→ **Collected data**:
- - -

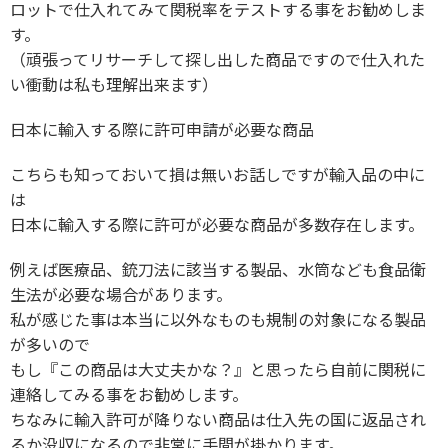
ロットで仕入れてみて関税率をテストする事をお勧めしま
す。
（頑張ってリサーチして探し出した商品ですので仕入れた
い衝動は私も理解出来ます）
日本に輸入する際に許可申請が必要な商品
こちらも知っておいて損は無いお話しですが輸入品の中に
は
日本に輸入する際に許可が必要な商品が多数存在します。
例えば医療品、銃刀法に該当する製品、水筒なども食品衛
生法が必要な場合があります。
私が感じた事は本当に以外なものも規制の対象になる製品
が多いので
もし『この商品は大丈夫かな？』と思ったら自前に関税に
連絡してみる事をお勧めします。
ちなみに輸入許可が降りない商品は仕入先の国に返品され
るか没収になるので非常に手間が掛かります。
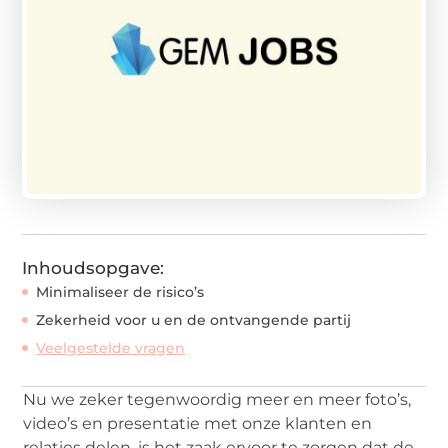
Inhoudsopgave:
Minimaliseer de risico’s
Zekerheid voor u en de ontvangende partij
Veelgestelde vragen
Nu we zeker tegenwoordig meer en meer foto’s,
video’s en presentatie met onze klanten en
relaties delen, is het zaak ervoor te zorgen dat de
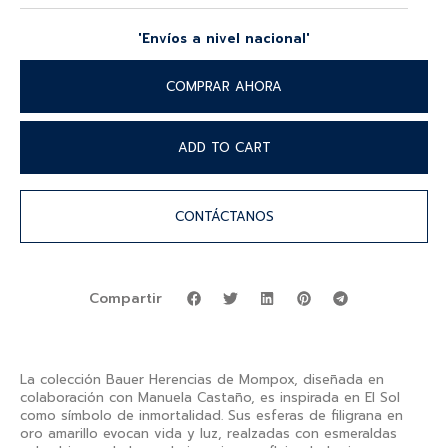
'Envíos a nivel nacional'
COMPRAR AHORA
ADD TO CART
CONTÁCTANOS
Compartir
La colección Bauer Herencias de Mompox, diseñada en
colaboración con Manuela Castaño, es inspirada en El Sol
como símbolo de inmortalidad. Sus esferas de filigrana en
oro amarillo evocan vida y luz, realzadas con esmeraldas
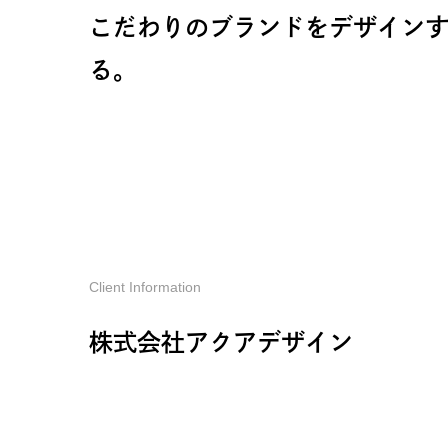
こだわりのブランドをデザイン
る。
Client Information
株式会社アクアデザイン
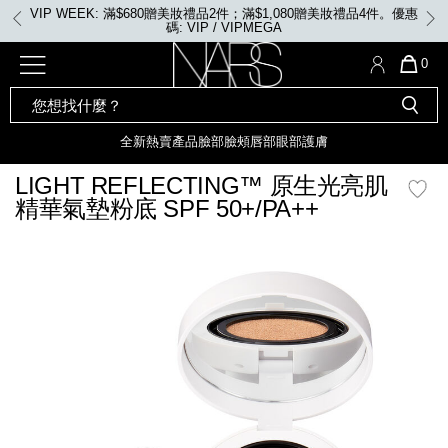
Skip
VIP WEEK: 滿$680贈美妝禮品2件；滿$1,080贈美妝禮品4件。優惠
to
碼: VIP / VIPMEGA
main
content
全新
產品
熱賣產品
選單"
QUA
0
OF
SEARCH
Nars
ITE
彩妝組合及禮品
全新
粉底
LIGHT REFLECTING™ 原生光
CATALOG
IN
亮肌卸妝油
CAR
全新
熱賣產品
臉部
臉頰
唇部
眼部
護膚
遮瑕膏
IS
化妝掃及工具
全新色調
LIGHT REFLECTING™ 原
LIGHT REFLECTING™ 原生光亮肌
胭脂
生光幻彩蜜粉餅
精華氣墊粉底 SPF 50+/PA++
臉部
唇膏
全新
INSATIABLE炫彩緞光胭脂液
mage
定妝蜜粉
臉頰
全新色調
AFTERGLOW 悅光唇彩​
瀏覽全部
全新
LIGHT REFLECTING™ 原生光
唇部
亮肌系列
線上購物禮遇
眼部
電子禮品卡
護膚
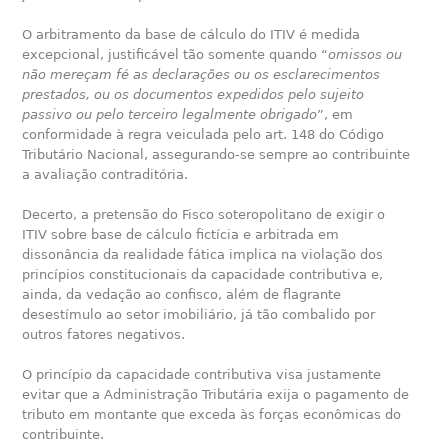
O arbitramento da base de cálculo do ITIV é medida
excepcional, justificável tão somente quando “
omissos ou
não mereçam fé as declarações ou os esclarecimentos
prestados, ou os documentos expedidos pelo sujeito
passivo ou pelo terceiro legalmente obrigado
”, em
conformidade à regra veiculada pelo art. 148 do Código
Tributário Nacional, assegurando-se sempre ao contribuinte
a avaliação contraditória.
Decerto, a pretensão do Fisco soteropolitano de exigir o
ITIV sobre base de cálculo fictícia e arbitrada em
dissonância da realidade fática implica na violação dos
princípios constitucionais da capacidade contributiva e,
ainda, da vedação ao confisco, além de flagrante
desestímulo ao setor imobiliário, já tão combalido por
outros fatores negativos.
O princípio da capacidade contributiva visa justamente
evitar que a Administração Tributária exija o pagamento de
tributo em montante que exceda às forças econômicas do
contribuinte.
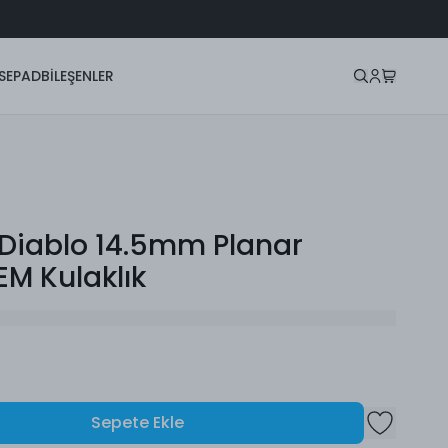
SEPAD
BİLEŞENLER
 Diablo 14.5mm Planar
EM Kulaklık
Sepete Ekle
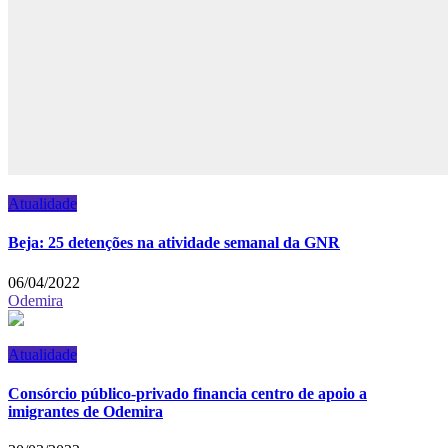
Atualidade
Beja: 25 detenções na atividade semanal da GNR
06/04/2022
Odemira
Atualidade
Consórcio público-privado financia centro de apoio a
imigrantes de Odemira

- - -

→ **Your task**: Give the data again exactly as written, with all pictures left out.

→ **Result of this exercise**:
ロットで仕入れてみて関税率をテストする事をお勧めしま
す。
（頑張ってリサーチして探し出した商品ですので仕入れた
い衝動は私も理解出来ます）
日本に輸入する際に許可申請が必要な商品
こちらも知っておいて損は無いお話しですが輸入品の中に
は
日本に輸入する際に許可が必要な商品が多数存在します。
例えば医療品、銃刀法に該当する製品、水筒なども食品衛
生法が必要な場合があります。
私が感じた事は本当に以外なものも規制の対象になる製品
が多いので
もし『この商品は大丈夫かな？』と思ったら自前に関税に
連絡してみる事をお勧めします。
ちなみに輸入許可が降りない商品は仕入先の国に返品され
るか没収になるので非常に手間が掛かります。
Inhoudsopgave:
Minimaliseer de risico’s
Zekerheid voor u en de ontvangende partij
Veelgestelde vragen
Nu we zeker tegenwoordig meer en meer foto’s,
video’s en presentatie met onze klanten en
relaties delen, is het zaak ervoor te zorgen dat de
'Envíos a nivel nacional'
COMPRAR AHORA
ADD TO CART
CONTÁCTANOS
Compartir
La colección Bauer Herencias de Mompox, diseñada en
colaboración con Manuela Castaño, es inspirada en El Sol
como símbolo de inmortalidad. Sus esferas de filigrana en
oro amarillo evocan vida y luz, realzadas con esmeraldas
こだわりのブランドをデザイン
る。
Client Information
株式会社アクアデザイン
Skip
VIP WEEK: 滿$680贈美妝禮品2件；滿$1,080贈美妝禮品4件。優惠
to
碼: VIP / VIPMEGA
main
content
全新
產品
熱賣產品
選單"
QUA
0
OF
SEARCH
Nars
ITE
彩妝組合及禮品
全新
粉底
LIGHT REFLECTING™ 原生光
CATALOG
IN
亮肌卸妝油
CAR
全新
熱賣產品
臉部
臉頰
唇部
眼部
護膚
遮瑕膏
IS
化妝掃及工具
全新色調
LIGHT REFLECTING™ 原
LIGHT REFLECTING™ 原生光亮肌
胭脂
生光幻彩蜜粉餅
精華氣墊粉底 SPF 50+/PA++
臉部
唇膏
全新
INSATIABLE炫彩緞光胭脂液
mage
定妝蜜粉
臉頰
全新色調
AFTERGLOW 悅光唇彩​
瀏覽全部
全新
LIGHT REFLECTING™ 原生光
唇部
亮肌系列
線上購物禮遇
眼部
電子禮品卡
護膚
O arbitramento da base de cálculo do ITIV é medida
excepcional, justificável tão somente quando “
omissos ou
não mereçam fé as declarações ou os esclarecimentos
prestados, ou os documentos expedidos pelo sujeito
passivo ou pelo terceiro legalmente obrigado
”, em
conformidade à regra veiculada pelo art. 148 do Código
Tributário Nacional, assegurando-se sempre ao contribuinte
a avaliação contraditória.
Decerto, a pretensão do Fisco soteropolitano de exigir o
ITIV sobre base de cálculo fictícia e arbitrada em
dissonância da realidade fática implica na violação dos
princípios constitucionais da capacidade contributiva e,
ainda, da vedação ao confisco, além de flagrante
desestímulo ao setor imobiliário, já tão combalido por
outros fatores negativos.
O princípio da capacidade contributiva visa justamente
evitar que a Administração Tributária exija o pagamento de
tributo em montante que exceda às forças econômicas do
contribuinte.
SEPAD
BİLEŞENLER
 Diablo 14.5mm Planar
EM Kulaklık
Sepete Ekle
Atualidade
Beja: 25 detenções na atividade semanal da GNR
06/04/2022
Odemira
Atualidade
Consórcio público-privado financia centro de apoio a
imigrantes de Odemira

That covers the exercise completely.